Input records section start

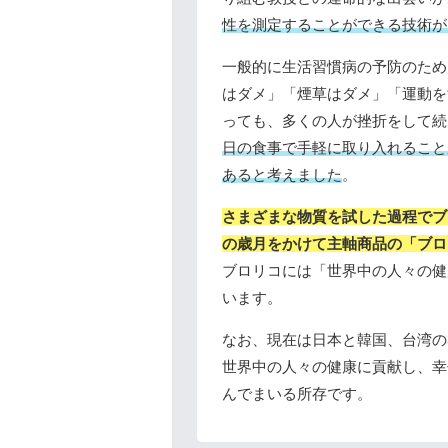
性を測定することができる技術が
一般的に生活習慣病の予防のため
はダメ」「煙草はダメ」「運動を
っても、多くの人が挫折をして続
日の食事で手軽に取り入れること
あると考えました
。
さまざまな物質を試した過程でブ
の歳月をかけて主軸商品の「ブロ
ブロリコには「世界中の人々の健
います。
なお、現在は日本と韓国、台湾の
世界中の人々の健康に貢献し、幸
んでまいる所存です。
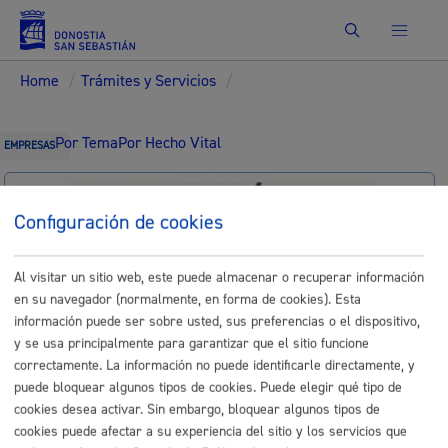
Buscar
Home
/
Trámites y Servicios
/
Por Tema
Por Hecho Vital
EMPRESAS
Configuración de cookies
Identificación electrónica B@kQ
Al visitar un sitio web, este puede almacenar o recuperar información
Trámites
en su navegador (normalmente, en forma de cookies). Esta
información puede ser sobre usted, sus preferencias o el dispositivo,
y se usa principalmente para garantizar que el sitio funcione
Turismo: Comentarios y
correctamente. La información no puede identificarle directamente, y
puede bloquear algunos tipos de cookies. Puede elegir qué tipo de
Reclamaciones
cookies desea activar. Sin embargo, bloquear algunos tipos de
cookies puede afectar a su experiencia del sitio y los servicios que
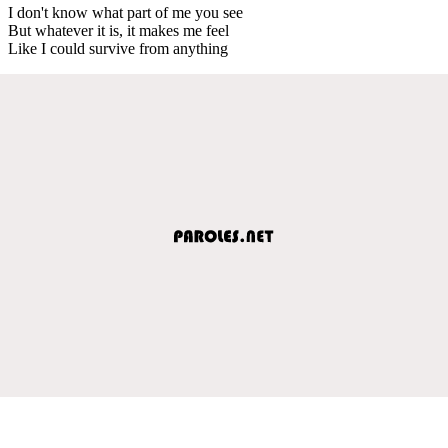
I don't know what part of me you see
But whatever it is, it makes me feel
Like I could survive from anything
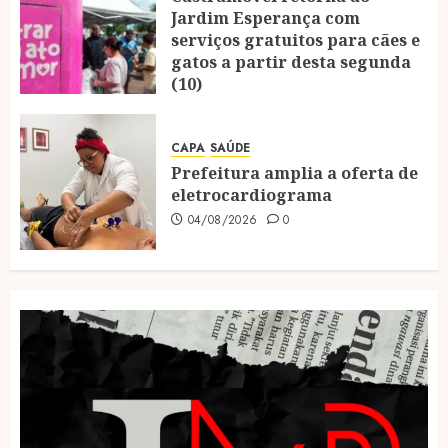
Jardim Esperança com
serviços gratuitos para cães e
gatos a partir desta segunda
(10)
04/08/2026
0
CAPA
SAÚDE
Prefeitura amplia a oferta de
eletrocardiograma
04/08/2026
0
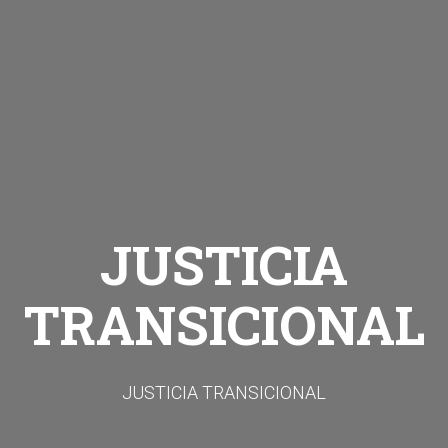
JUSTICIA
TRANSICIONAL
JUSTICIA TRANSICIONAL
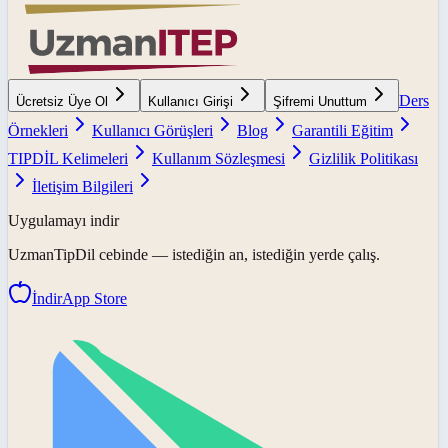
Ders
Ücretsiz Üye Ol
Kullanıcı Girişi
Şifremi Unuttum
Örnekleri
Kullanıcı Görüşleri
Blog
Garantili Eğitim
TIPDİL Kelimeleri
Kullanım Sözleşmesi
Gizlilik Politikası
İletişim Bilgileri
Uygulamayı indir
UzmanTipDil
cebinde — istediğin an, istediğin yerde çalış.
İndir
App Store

Input records section end
Input records section start

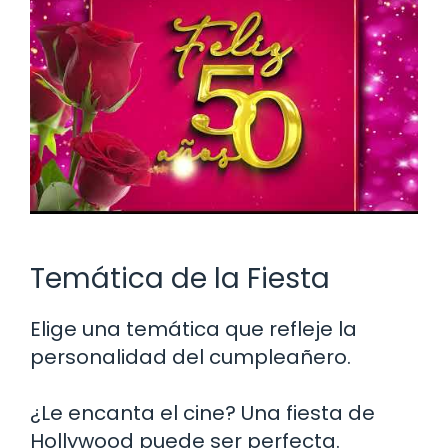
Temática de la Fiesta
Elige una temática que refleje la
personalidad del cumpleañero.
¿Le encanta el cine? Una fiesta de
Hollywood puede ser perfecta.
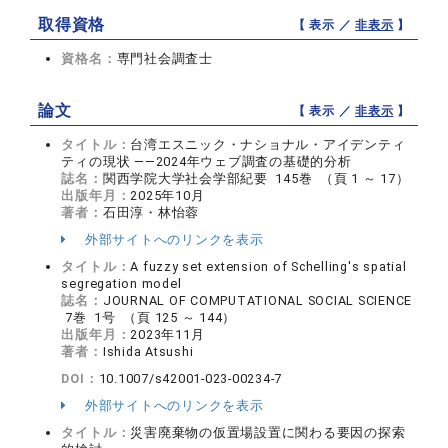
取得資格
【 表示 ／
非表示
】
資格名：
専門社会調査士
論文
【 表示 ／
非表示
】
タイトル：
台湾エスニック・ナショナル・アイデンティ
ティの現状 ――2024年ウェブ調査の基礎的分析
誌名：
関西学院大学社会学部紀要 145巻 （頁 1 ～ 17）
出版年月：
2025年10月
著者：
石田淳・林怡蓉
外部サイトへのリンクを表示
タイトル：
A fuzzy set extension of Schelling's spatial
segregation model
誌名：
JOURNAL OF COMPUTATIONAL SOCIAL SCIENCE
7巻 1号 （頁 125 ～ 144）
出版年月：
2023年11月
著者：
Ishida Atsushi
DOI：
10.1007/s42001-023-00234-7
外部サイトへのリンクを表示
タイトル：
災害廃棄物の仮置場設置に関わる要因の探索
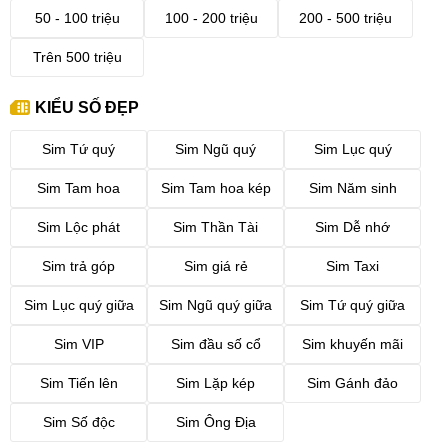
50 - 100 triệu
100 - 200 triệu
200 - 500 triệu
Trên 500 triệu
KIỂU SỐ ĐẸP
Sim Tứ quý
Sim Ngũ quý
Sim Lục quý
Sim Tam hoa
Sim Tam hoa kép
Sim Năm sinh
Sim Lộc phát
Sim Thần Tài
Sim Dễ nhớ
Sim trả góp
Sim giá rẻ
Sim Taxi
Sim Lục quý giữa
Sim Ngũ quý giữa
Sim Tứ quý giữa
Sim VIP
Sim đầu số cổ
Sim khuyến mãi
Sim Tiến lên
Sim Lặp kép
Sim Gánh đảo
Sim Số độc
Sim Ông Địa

Input records section end

Give back exactly, and solely, the section of the data above bounded by the line containing "性を測定することができる技術が" and the line containing "Reclamaciones", both bounding lines included and pictures omitted.

性を測定することができる技術が
一般的に生活習慣病の予防のため
はダメ」「煙草はダメ」「運動を
っても、多くの人が挫折をして続
日の食事で手軽に取り入れること
あると考えました
。
さまざまな物質を試した過程でブ
の歳月をかけて主軸商品の「ブロ
ブロリコには「世界中の人々の健
います。
なお、現在は日本と韓国、台湾の
世界中の人々の健康に貢献し、幸
んでまいる所存です。
Buscar
Home
/
Trámites y Servicios
/
Por Tema
Por Hecho Vital
EMPRESAS
Configuración de cookies
Identificación electrónica B@kQ
Al visitar un sitio web, este puede almacenar o recuperar información
Trámites
en su navegador (normalmente, en forma de cookies). Esta
información puede ser sobre usted, sus preferencias o el dispositivo,
y se usa principalmente para garantizar que el sitio funcione
Turismo: Comentarios y
correctamente. La información no puede identificarle directamente, y
puede bloquear algunos tipos de cookies. Puede elegir qué tipo de
Reclamaciones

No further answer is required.